Bluebeam Revu is included here because warehouse designers genuinely use it, but it solves a different problem than the rest of this list. Revu is a PDF markup tool — you bring in an existing architect floor plan and annotate, dimension, and red-line on top of it. For coordination work and submittal markups, it's outstanding.
It is not, however, a tool for designing from scratch. If you're starting with raw building dimensions and need to generate a layout, Revu can't help. If you're handed a 60-page PDF set and need to annotate it, Revu is excellent.
How to actually pick the right one
Most warehouse design projects involve more than one of these tools, not because designers love switching context but because no single tool does the whole job yet. A typical 2026 workflow looks like this:
- Layout iteration and pallet counting: RackCity (or RackPlanner if you're stuck on a Windows desktop)

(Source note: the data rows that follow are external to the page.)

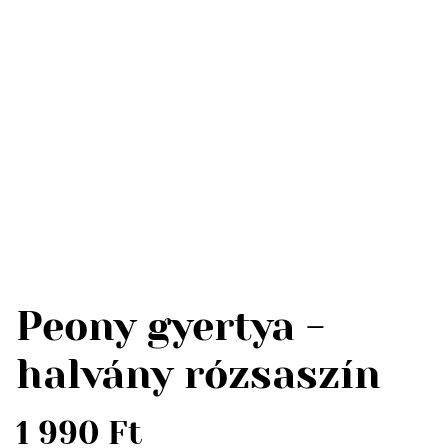
Peony gyertya -
halvány rózsaszín
1 990 Ft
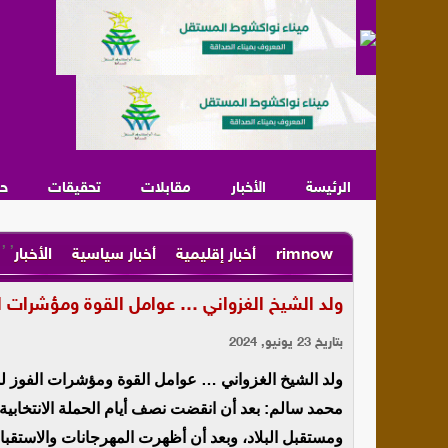
الرئيسة
الأخبار
مقابلات
تحقيقات
ح
,
,
rimnow
أخبار إقليمية
أخبار سياسية
الأخبار
ولد الشيخ الغزواني … عوامل القوة ومؤشرات الف
بتاريخ 23 يونيو, 2024
ولد الشيخ الغزواني … عوامل القوة ومؤشرات الفوز لمأ
محمد سالم: بعد أن انقضت نصف أيام الحملة الانتخاب
ومستقبل البلاد، وبعد أن أظهرت المهرجانات والاستقبا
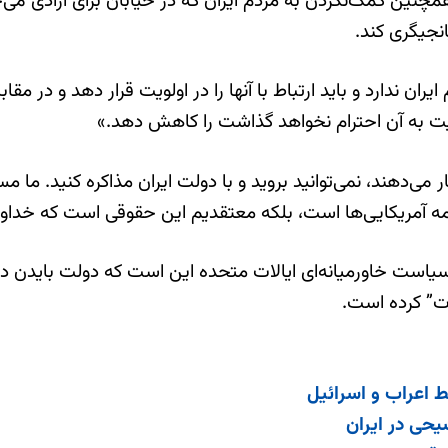
مچنین کمک‌نکردن به مردم ایران که در خیابان برای آزادی می‌ج
نجیگری کند.
ن ندارد و باید ارتباط با آنها را در اولویت قرار دهد و در مقا
ایت به آن احترام نخواهد گذاشت را کاهش دهد.»
ر می‌دهند، نمی‌توانید بروید و با دولت ایران مذاکره کنید. ما 
همه آمریکایی‌ها است، بلکه معتقدیم این حقوقی است که خداون
 سیاست خاورمیانه‌ای ایالات متحده این است که دولت بایدن د
” کرده است.
یحی در ایران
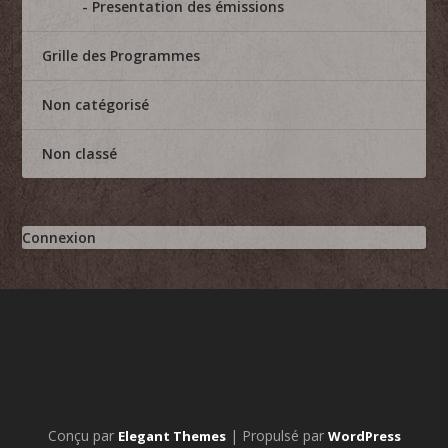
Presentation des émissions
Grille des Programmes
Non catégorisé
Non classé
Connexion
Conçu par
| Propulsé par
Elegant Themes
WordPress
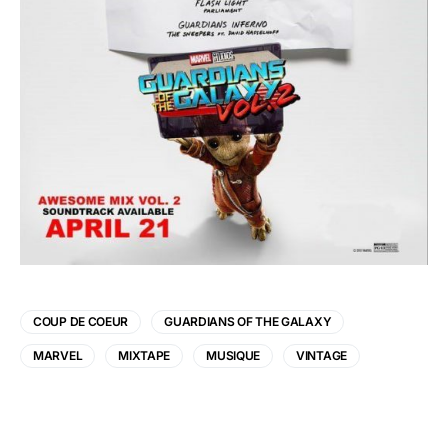
COUP DE COEUR
GUARDIANS OF THE GALAXY
MARVEL
MIXTAPE
MUSIQUE
VINTAGE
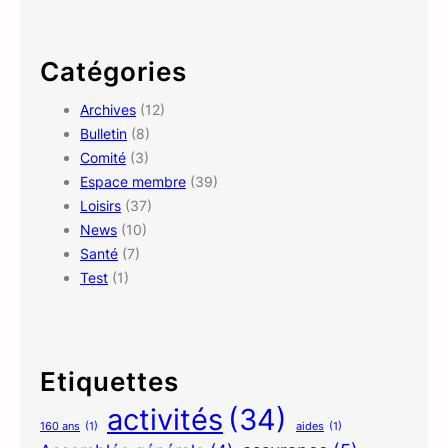
a
r
c
Catégories
h
Archives
(12)
Bulletin
(8)
Comité
(3)
Espace membre
(39)
Loisirs
(37)
News
(10)
Santé
(7)
Test
(1)
Etiquettes
activités
(34)
160 ans
(1)
aides
(1)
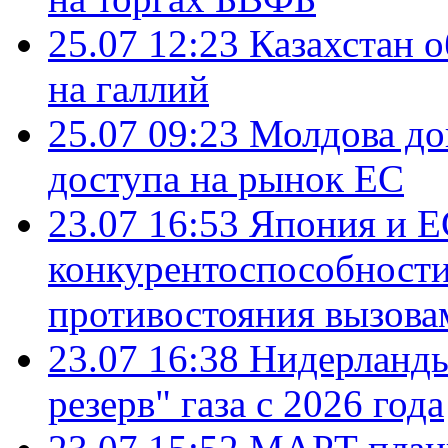
25.07 12:23
Казахстан 
на галлий
25.07 09:23
Молдова до
доступа на рынок ЕС
23.07 16:53
Япония и Е
конкурентоспособности
противостояния вызова
23.07 16:38
Нидерланды
резерв" газа с 2026 года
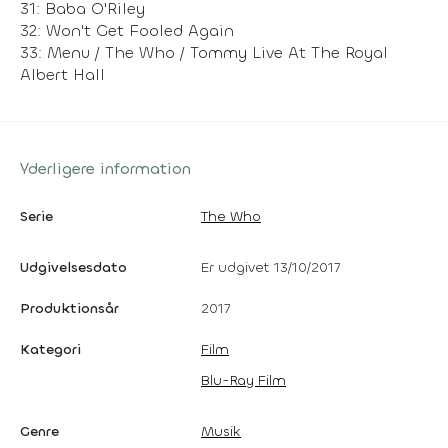
31: Baba O'Riley
32: Won't Get Fooled Again
33: Menu / The Who / Tommy Live At The Royal
Albert Hall
Yderligere information
Serie
The Who
Udgivelsesdato
Er udgivet 13/10/2017
Produktionsår
2017
Kategori
Film
Blu-Ray Film
Genre
Musik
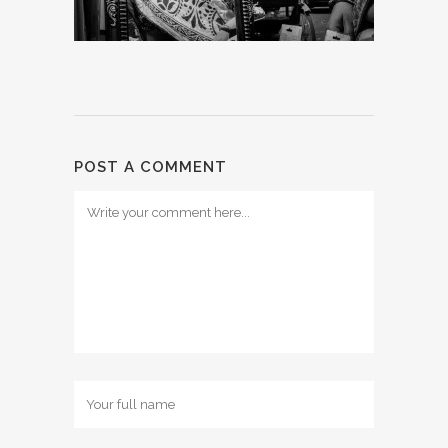
POST A COMMENT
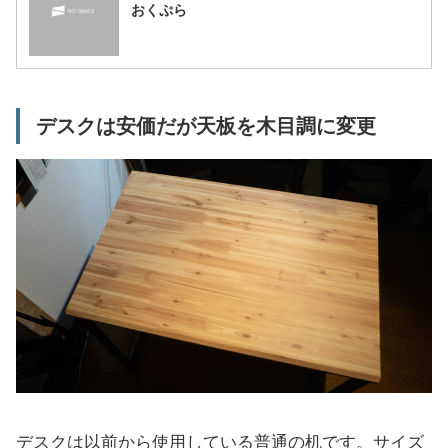
おくぷら
デスクは安価だが天板を木目調に変更
デスクは以前から使用している普通の机です。サイズ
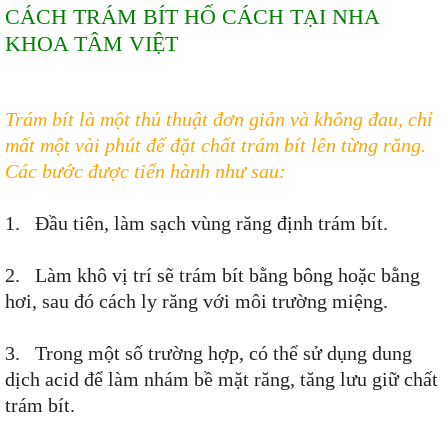
CÁCH TRÁM BÍT HỐ CÁCH TẠI NHA
KHOA TÂM VIỆT
Trám bít là một thủ thuật đơn giản và không đau, chỉ
mất một vài phút để đặt chất trám bít lên từng răng.
Các bước được tiến hành như sau:
1. Đầu tiên, làm sạch vùng răng định trám bít.
2. Làm khô vị trí sẽ trám bít bằng bông hoặc bằng
hơi, sau đó cách ly răng với môi trường miệng.
3. Trong một số trường hợp, có thể sử dụng dung
dịch acid để làm nhám bề mặt răng, tăng lưu giữ chất
trám bít.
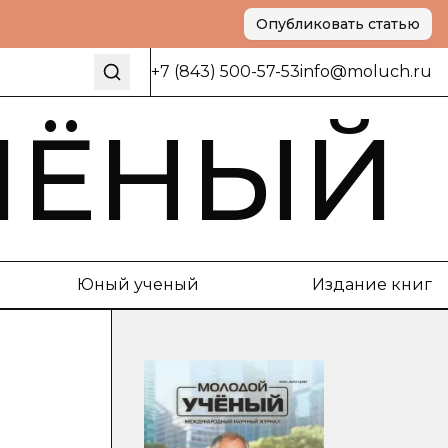
Опубликовать статью
+7 (843) 500-57-53
info@moluch.ru
ЧЁНЫЙ
Юный ученый
Издание книг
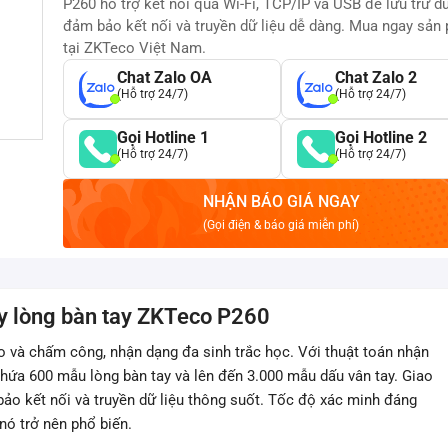
P260 hỗ trợ kết nối qua Wi-Fi, TCP/IP và USB để lưu trữ dữ
đảm bảo kết nối và truyền dữ liệu dễ dàng. Mua ngay sản
tại ZKTeco Việt Nam.
Chat Zalo OA
Chat Zalo 2
(Hỗ trợ 24/7)
(Hỗ trợ 24/7)
Gọi Hotline 1
Gọi Hotline 2
(Hỗ trợ 24/7)
(Hỗ trợ 24/7)
NHẬN BÁO GIÁ NGAY
(Gọi điện & báo giá miễn phí)
y lòng bàn tay ZKTeco P260
ào và chấm công, nhận dạng đa sinh trắc học. Với thuật toán nhận
 chứa 600 mẫu lòng bàn tay và lên đến 3.000 mẫu dấu vân tay. Giao
bảo kết nối và truyền dữ liệu thông suốt. Tốc độ xác minh đáng
nó trở nên phổ biến.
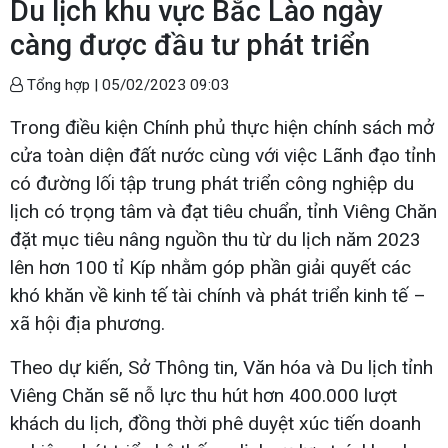
Du lịch khu vực Bắc Lào ngày
càng được đầu tư phát triển
Tổng hợp |
05/02/2023 09:03
Trong điều kiện Chính phủ thực hiện chính sách mở
cửa toàn diện đất nước cùng với việc Lãnh đạo tỉnh
có đường lối tập trung phát triển công nghiệp du
lịch có trọng tâm và đạt tiêu chuẩn, tỉnh Viêng Chăn
đặt mục tiêu nâng nguồn thu từ du lịch năm 2023
lên hơn 100 tỉ Kíp nhằm góp phần giải quyết các
khó khăn về kinh tế tài chính và phát triển kinh tế –
xã hội địa phương.
Theo dự kiến, Sở Thông tin, Văn hóa và Du lịch tỉnh
Viêng Chăn sẽ nỗ lực thu hút hơn 400.000 lượt
khách du lịch, đồng thời phê duyệt xúc tiến doanh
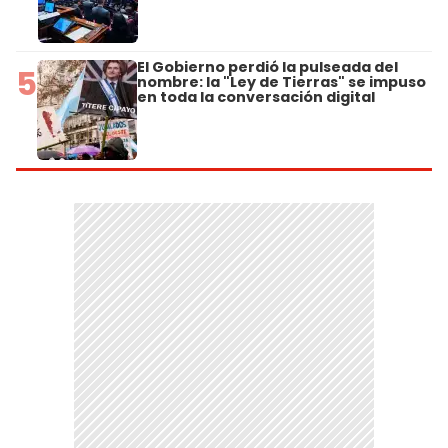
El Gobierno perdió la pulseada del
5
nombre: la "Ley de Tierras" se impuso
en toda la conversación digital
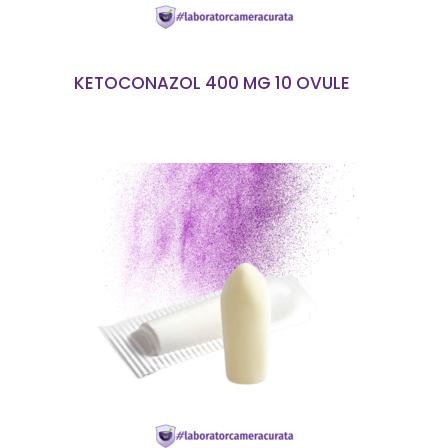
KETOCONAZOL 400 MG 10 OVULE
CITEȘTE MAI MULT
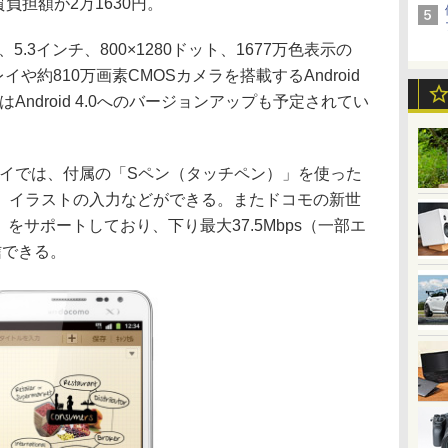
負担額が2万1630円。
」は、5.3インチ、800×1280ドット、1677万色表示の
プレイや約810万画素CMOSカメラを搭載するAndroid
Android 4.0へのバージョンアップも予定されてい
レイでは、付属の「Sペン（タッチペン）」を使った
、イラストの入力などができる。またドコモの新世
をサポートしており、下り最大37.5Mbps（一部エ
信できる。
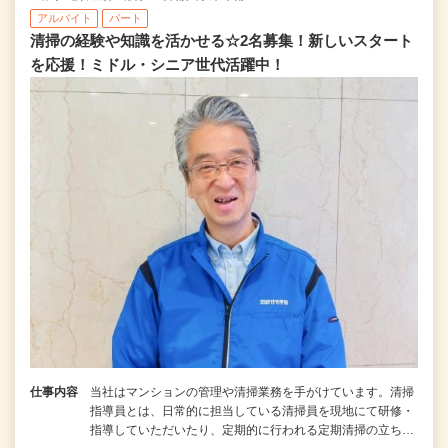
アルバイト
パート
清掃の経験や知識を活かせる☆2名募集！新しいスタート
を応援！ミドル・シニア世代活躍中！
仕事内容
当社はマンションの管理や清掃業務を手がけています。清掃
指導員とは、日常的に担当している清掃員を現地にて研修・
指導していただいたり、定期的に行われる定期清掃の立ち…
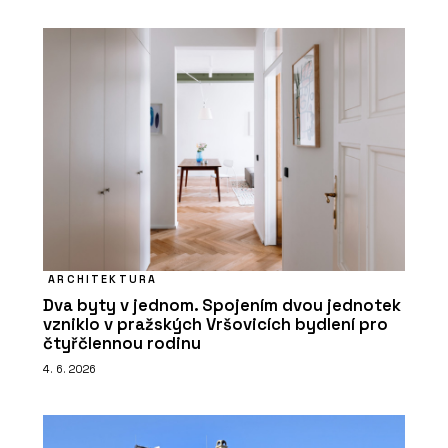
ARCHITEKTURA
Dva byty v jednom. Spojením dvou jednotek
vzniklo v pražských Vršovicích bydlení pro
čtyřčlennou rodinu
4. 6. 2026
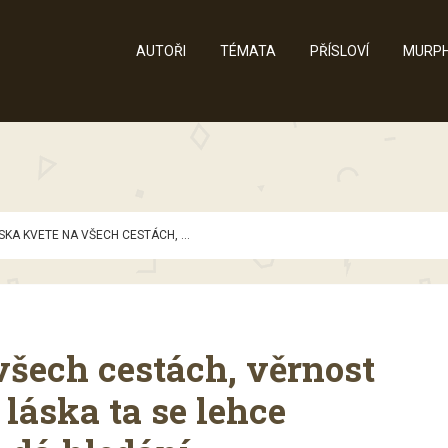
AUTOŘI
TÉMATA
PŘÍSLOVÍ
MURPH
SKA KVETE NA VŠECH CESTÁCH, ...
všech cestách, věrnost
 láska ta se lehce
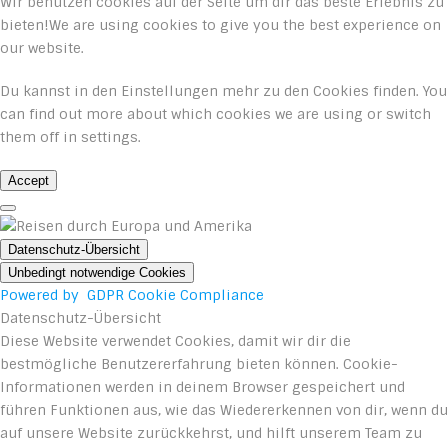
Wir benutzen cookies auf der Seite um dir das beste Erlebnis zu
bieten!We are using cookies to give you the best experience on
our website.
Du kannst in den
Einstellungen
mehr zu den Cookies finden. You
can find out more about which cookies we are using or switch
them off in
settings
.
Accept
Datenschutz-Übersicht
Unbedingt notwendige Cookies
Powered by
GDPR Cookie Compliance
Datenschutz-Übersicht
Diese Website verwendet Cookies, damit wir dir die
bestmögliche Benutzererfahrung bieten können. Cookie-
Informationen werden in deinem Browser gespeichert und
führen Funktionen aus, wie das Wiedererkennen von dir, wenn du
auf unsere Website zurückkehrst, und hilft unserem Team zu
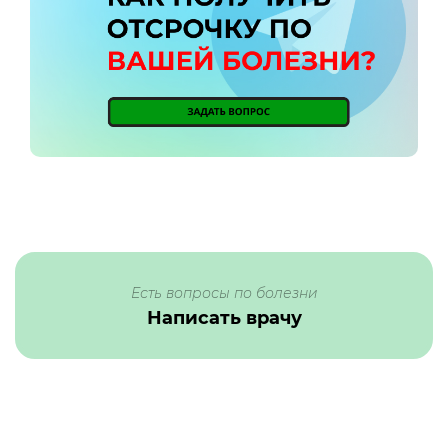
Есть вопросы по болезни
Написать врачу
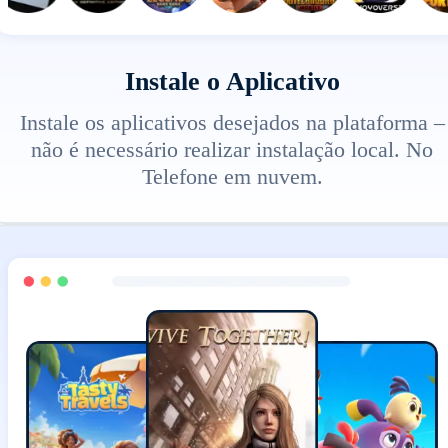
Instale o Aplicativo
Instale os aplicativos desejados na plataforma –
não é necessário realizar instalação local. No
Telefone em nuvem.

- 3D visualization for client pitches: SketchUp Pro
- Permit-grade drawings and engineering coordination: AutoCAD
- Markup on architect-supplied PDFs: Bluebeam Revu
If you're a small operator doing your own 3PL setup and you don't need permit drawings, you can stop at step 1. If you're a material handling integrator delivering to a Fortune 500 client, you'll touch all four.
The deeper question: design vs deliverable
The reason this market is so fragmented is that "warehouse design software" actually means two different things, and the same tool is rarely best at both:
- Design tools let you iterate fast — change aisle width, swap rack types, move zones, see pallet counts update. The job is exploration.
- Deliverable tools produce the final artifact — stamped drawings, BIM models, permit submittals. The job is documentation.
AutoCAD is a deliverable tool that designers force into a design role and pay for it in hours. RackCity is a design tool that doesn't pretend to be a deliverable tool. Knowing which one you actually need is the entire game.
If you're laying out pallet racking and want fast position counts, aisle compliance, and the ability to test five layouts in the time it takes to draw one in AutoCAD, RackCity is the tool. When the design is locked, hand it off to AutoCAD (or a draftsperson with AutoCAD) for the stamped set.